**THE PROBLEM:**
Upon reaching the line containing "Havener Center. The", output that line and all remaining lines exactly, through the end of the entries, and output nothing before it.

Data items
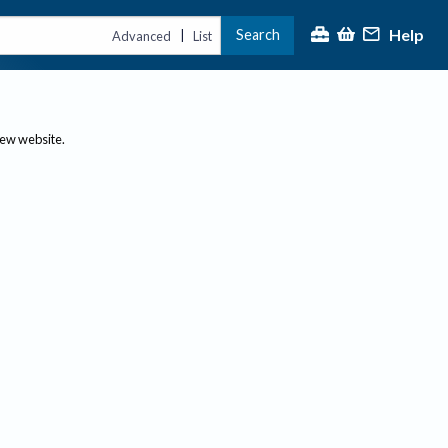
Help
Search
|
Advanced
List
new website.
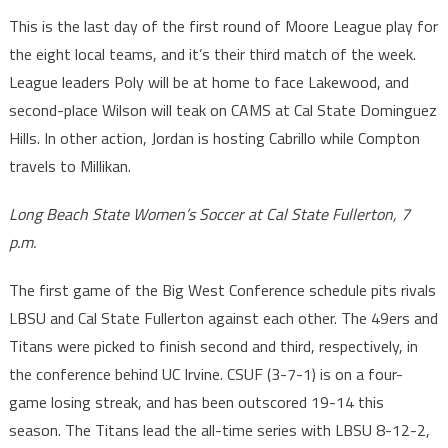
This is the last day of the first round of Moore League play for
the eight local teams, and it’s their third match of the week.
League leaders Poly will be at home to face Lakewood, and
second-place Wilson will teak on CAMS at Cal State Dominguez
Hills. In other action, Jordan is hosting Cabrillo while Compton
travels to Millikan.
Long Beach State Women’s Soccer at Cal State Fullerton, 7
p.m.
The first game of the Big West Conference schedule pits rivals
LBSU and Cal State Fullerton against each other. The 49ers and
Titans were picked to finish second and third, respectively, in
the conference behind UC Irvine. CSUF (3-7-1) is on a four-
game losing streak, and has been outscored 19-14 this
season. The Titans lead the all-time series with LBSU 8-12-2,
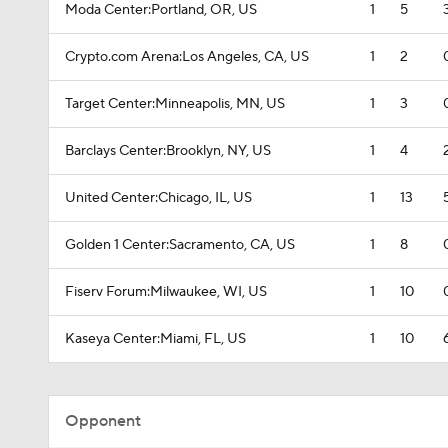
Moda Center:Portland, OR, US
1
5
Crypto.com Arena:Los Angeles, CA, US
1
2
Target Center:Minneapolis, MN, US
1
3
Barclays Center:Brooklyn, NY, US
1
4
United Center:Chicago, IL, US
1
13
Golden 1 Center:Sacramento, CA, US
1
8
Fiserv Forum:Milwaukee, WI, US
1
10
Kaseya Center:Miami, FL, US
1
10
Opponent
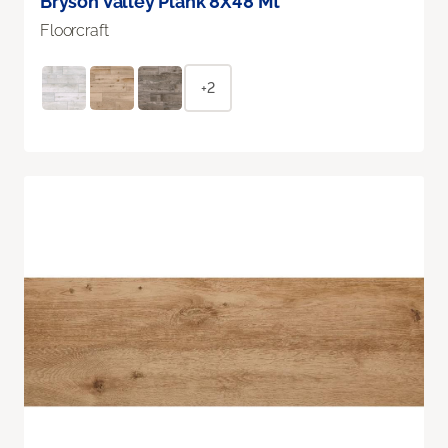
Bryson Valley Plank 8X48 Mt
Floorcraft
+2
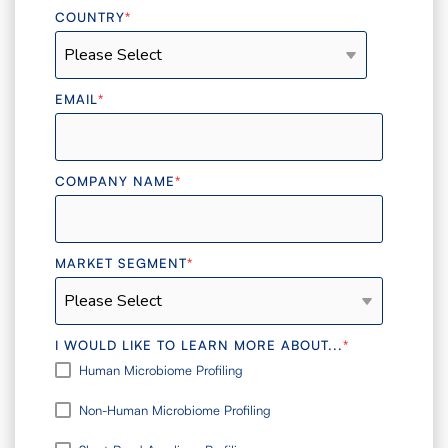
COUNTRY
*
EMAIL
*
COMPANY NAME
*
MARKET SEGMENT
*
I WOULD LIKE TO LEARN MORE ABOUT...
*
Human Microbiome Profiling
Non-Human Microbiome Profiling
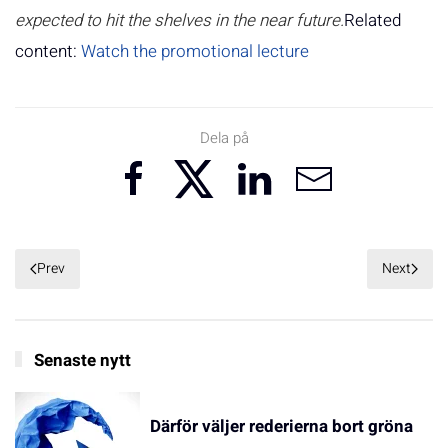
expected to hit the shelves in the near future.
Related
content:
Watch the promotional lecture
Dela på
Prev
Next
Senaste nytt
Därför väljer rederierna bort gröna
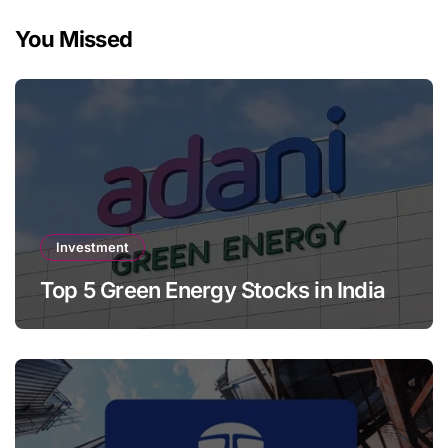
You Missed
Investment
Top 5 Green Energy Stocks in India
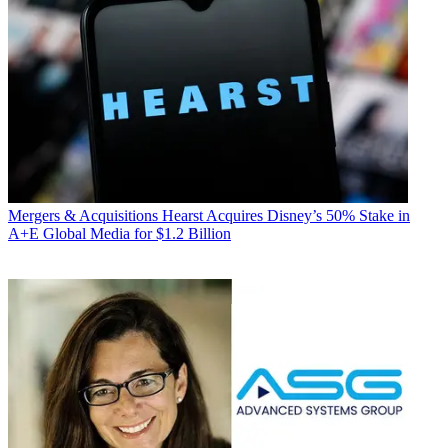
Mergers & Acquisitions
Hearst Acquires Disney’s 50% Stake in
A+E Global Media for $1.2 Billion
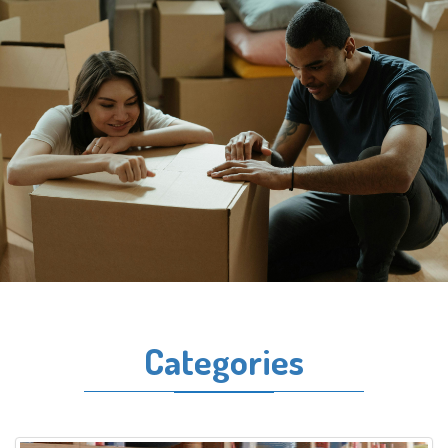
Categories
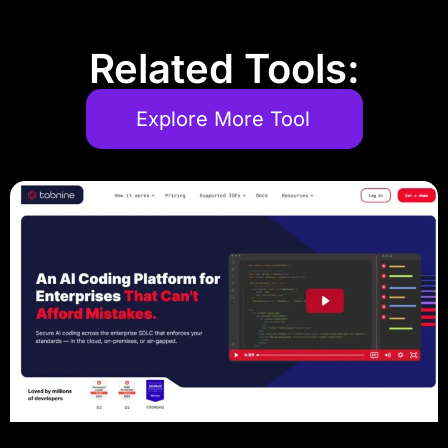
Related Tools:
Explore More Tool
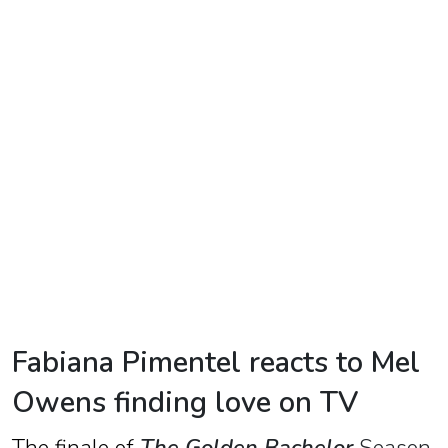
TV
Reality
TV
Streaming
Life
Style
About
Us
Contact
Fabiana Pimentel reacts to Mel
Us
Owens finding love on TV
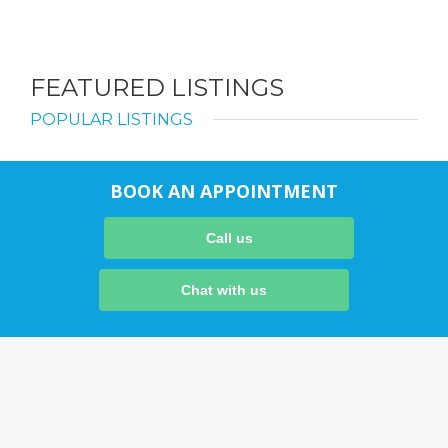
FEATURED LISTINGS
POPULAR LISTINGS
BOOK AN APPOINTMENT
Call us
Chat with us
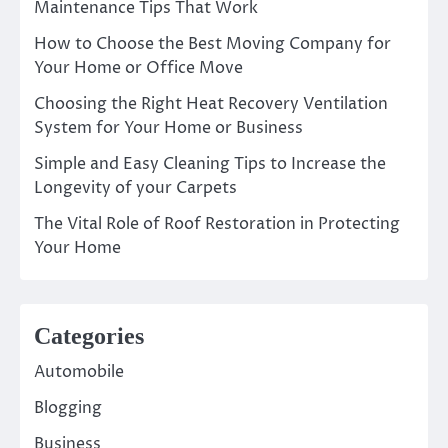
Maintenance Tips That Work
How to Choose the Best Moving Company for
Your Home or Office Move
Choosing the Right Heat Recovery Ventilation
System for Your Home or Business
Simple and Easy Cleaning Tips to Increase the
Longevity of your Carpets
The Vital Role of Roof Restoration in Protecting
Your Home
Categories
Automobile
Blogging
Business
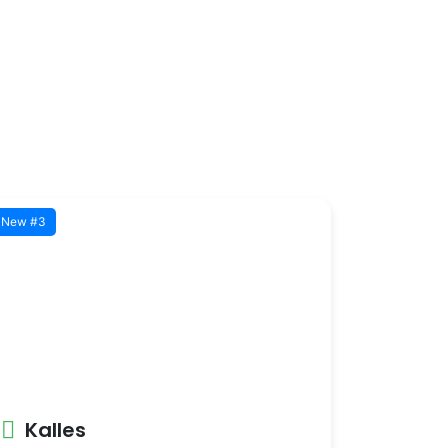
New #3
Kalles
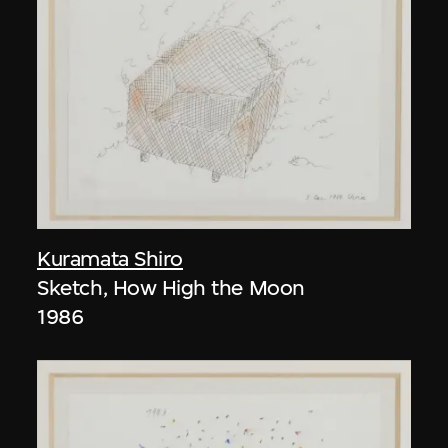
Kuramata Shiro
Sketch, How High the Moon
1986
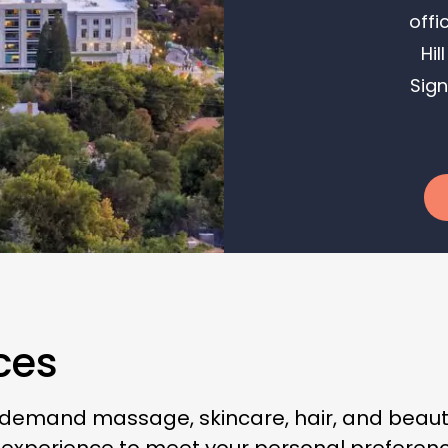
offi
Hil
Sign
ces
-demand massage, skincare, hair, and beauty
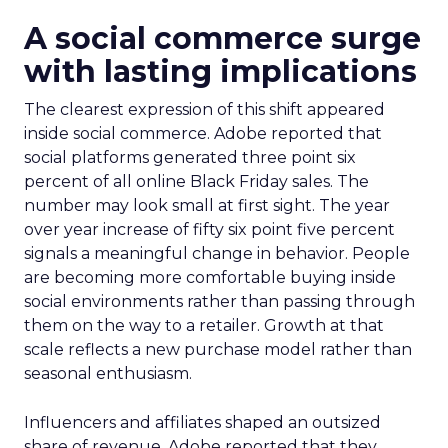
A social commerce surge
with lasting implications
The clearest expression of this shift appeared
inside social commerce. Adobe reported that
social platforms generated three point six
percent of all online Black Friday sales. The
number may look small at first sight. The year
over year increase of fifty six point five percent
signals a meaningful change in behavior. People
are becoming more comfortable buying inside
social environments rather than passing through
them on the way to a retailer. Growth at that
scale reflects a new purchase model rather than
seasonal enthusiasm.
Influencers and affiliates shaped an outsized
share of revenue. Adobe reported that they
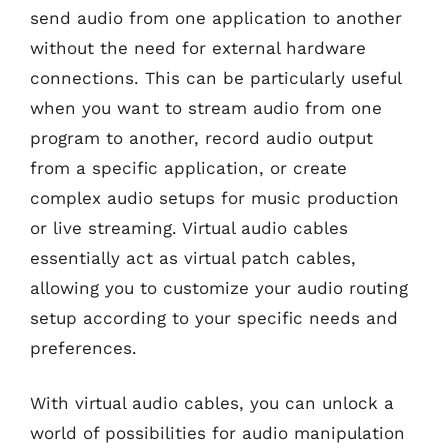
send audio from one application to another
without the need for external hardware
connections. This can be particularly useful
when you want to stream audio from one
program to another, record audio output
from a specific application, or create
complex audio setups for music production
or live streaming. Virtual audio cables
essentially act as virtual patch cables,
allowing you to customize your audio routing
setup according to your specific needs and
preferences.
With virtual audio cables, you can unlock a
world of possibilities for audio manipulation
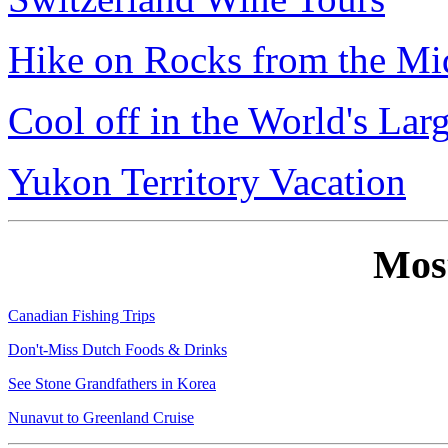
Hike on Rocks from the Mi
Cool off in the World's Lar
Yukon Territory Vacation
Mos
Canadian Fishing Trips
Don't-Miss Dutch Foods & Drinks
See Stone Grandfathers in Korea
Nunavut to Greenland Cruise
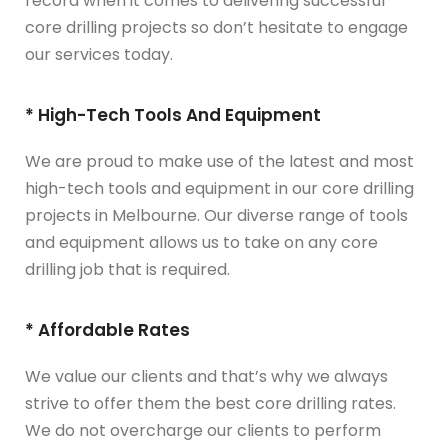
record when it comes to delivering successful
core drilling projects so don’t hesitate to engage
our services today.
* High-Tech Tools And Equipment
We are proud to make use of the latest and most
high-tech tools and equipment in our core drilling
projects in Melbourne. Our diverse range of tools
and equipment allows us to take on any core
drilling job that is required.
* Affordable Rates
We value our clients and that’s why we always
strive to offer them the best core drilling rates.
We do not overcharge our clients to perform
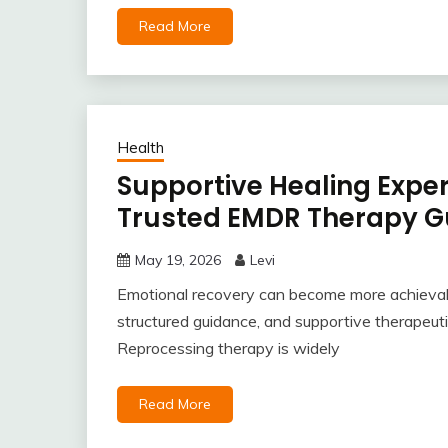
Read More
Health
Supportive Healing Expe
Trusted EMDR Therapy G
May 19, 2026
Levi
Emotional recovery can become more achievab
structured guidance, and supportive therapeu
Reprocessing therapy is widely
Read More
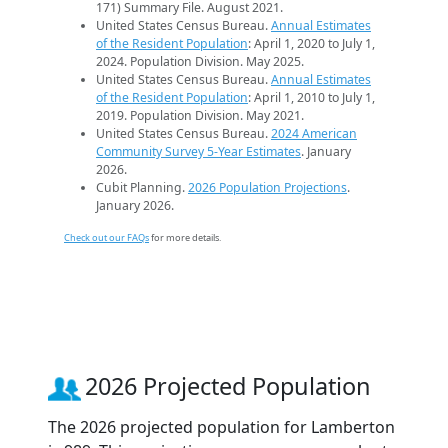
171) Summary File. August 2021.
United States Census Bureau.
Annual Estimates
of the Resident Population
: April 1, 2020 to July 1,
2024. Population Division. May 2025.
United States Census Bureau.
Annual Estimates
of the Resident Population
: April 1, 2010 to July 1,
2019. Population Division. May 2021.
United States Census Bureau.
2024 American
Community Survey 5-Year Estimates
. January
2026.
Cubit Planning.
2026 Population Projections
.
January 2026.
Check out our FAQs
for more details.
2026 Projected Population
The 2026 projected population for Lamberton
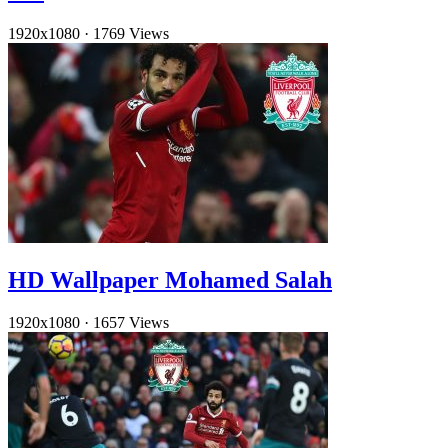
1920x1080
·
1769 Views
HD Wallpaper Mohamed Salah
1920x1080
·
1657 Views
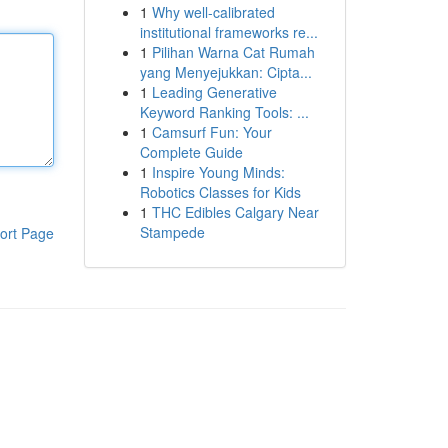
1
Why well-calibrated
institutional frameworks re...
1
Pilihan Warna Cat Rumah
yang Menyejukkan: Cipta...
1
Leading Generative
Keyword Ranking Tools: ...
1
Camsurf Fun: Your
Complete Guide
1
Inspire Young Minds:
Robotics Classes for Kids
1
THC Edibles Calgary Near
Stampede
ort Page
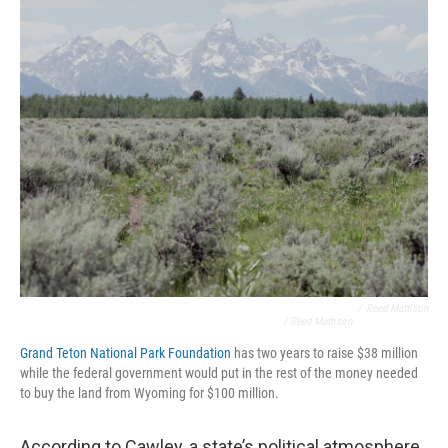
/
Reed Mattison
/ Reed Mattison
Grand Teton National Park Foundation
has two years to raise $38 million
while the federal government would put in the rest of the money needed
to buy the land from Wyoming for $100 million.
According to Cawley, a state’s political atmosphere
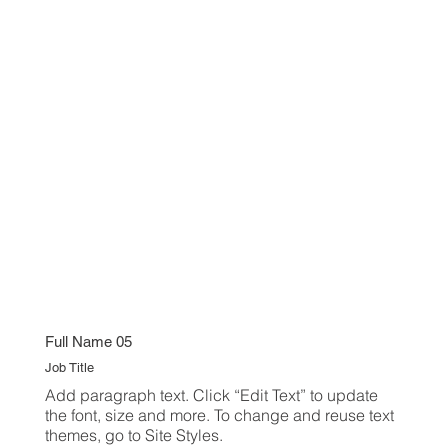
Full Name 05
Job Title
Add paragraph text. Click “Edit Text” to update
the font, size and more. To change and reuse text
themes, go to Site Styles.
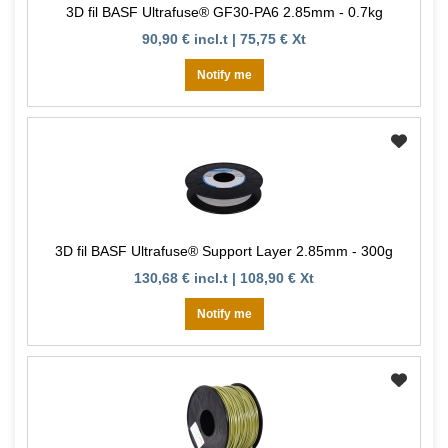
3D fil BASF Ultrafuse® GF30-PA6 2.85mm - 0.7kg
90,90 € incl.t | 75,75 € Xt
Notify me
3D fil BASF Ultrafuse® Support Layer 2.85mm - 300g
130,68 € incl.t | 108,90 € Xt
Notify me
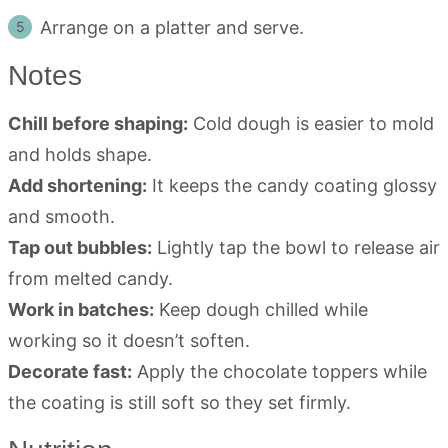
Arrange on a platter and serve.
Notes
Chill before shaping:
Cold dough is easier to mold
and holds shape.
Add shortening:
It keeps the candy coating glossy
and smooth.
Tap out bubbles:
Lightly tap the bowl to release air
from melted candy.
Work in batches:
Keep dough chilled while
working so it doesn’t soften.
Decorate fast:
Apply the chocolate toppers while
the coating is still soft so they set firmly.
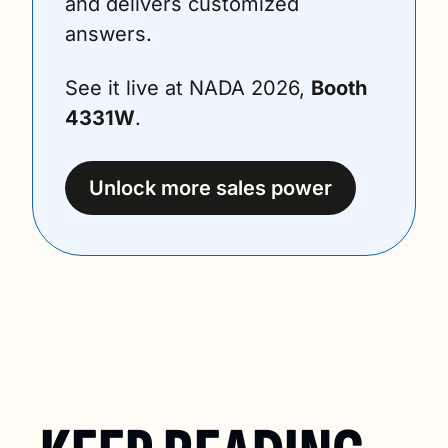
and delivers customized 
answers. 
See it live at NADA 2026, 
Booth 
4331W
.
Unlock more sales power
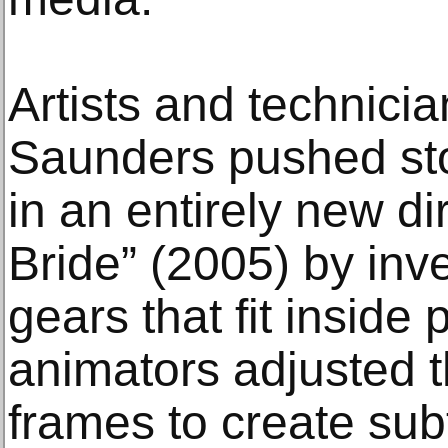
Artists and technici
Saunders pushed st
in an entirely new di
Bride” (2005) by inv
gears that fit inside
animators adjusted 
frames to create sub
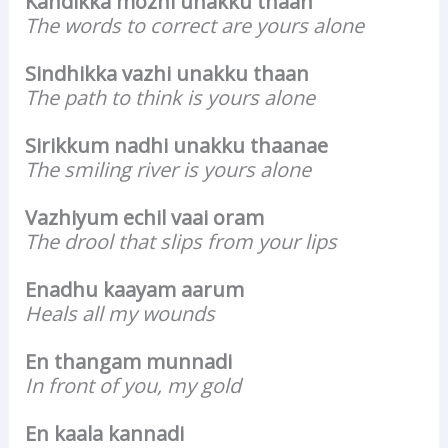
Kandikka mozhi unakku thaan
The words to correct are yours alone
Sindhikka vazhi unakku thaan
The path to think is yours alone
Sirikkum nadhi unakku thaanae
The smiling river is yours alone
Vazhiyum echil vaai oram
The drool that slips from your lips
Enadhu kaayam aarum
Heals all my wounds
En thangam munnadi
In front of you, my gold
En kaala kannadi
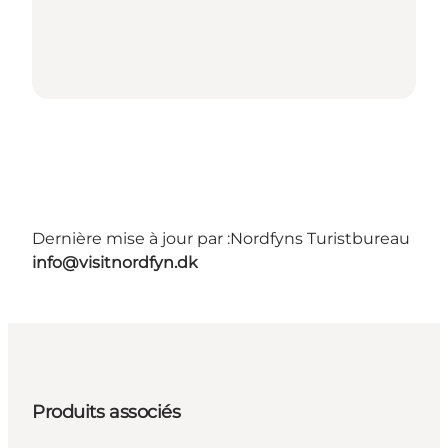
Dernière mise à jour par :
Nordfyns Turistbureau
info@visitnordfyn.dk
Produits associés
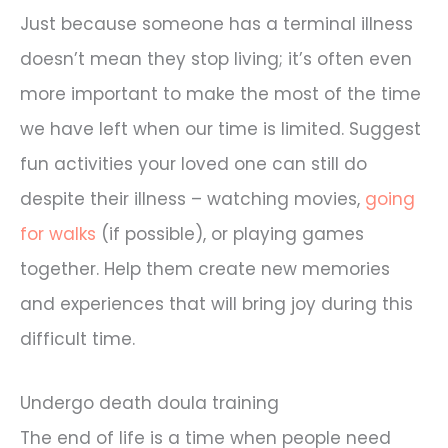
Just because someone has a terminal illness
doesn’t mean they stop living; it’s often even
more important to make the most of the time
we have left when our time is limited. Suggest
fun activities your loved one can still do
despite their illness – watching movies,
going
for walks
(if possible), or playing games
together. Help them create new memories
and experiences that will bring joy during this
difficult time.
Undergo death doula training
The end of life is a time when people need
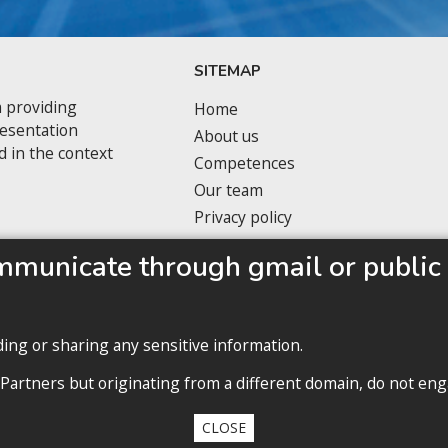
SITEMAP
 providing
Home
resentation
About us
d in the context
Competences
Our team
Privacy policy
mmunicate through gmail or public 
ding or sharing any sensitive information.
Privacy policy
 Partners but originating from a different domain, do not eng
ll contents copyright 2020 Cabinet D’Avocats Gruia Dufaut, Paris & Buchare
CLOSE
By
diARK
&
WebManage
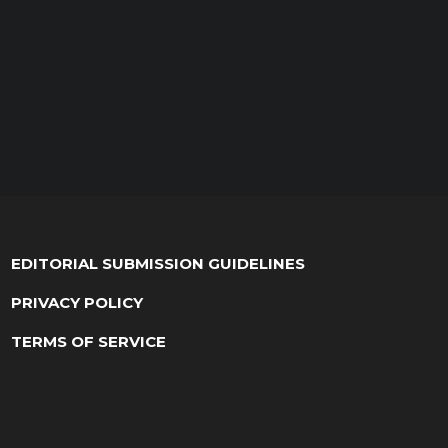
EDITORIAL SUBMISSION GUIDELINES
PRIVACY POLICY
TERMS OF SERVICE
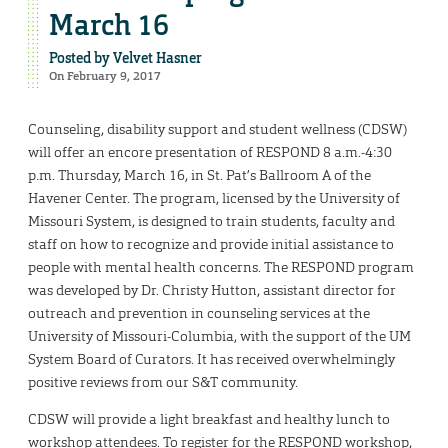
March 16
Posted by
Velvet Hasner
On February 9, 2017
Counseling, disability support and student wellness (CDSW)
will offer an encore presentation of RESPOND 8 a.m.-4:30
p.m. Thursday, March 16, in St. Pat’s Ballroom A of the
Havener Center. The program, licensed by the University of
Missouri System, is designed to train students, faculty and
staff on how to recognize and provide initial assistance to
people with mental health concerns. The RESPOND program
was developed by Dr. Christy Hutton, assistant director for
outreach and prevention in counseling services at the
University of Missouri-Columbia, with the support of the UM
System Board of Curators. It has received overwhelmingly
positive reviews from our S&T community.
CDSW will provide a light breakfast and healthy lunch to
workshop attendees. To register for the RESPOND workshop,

**ANSWER TO THIS EXERCISE:**
Havener Center. The program, licensed by the University of
Missouri System, is designed to train students, faculty and
staff on how to recognize and provide initial assistance to
people with mental health concerns. The RESPOND program
was developed by Dr. Christy Hutton, assistant director for
outreach and prevention in counseling services at the
University of Missouri-Columbia, with the support of the UM
System Board of Curators. It has received overwhelmingly
positive reviews from our S&T community.
CDSW will provide a light breakfast and healthy lunch to
workshop attendees. To register for the RESPOND workshop,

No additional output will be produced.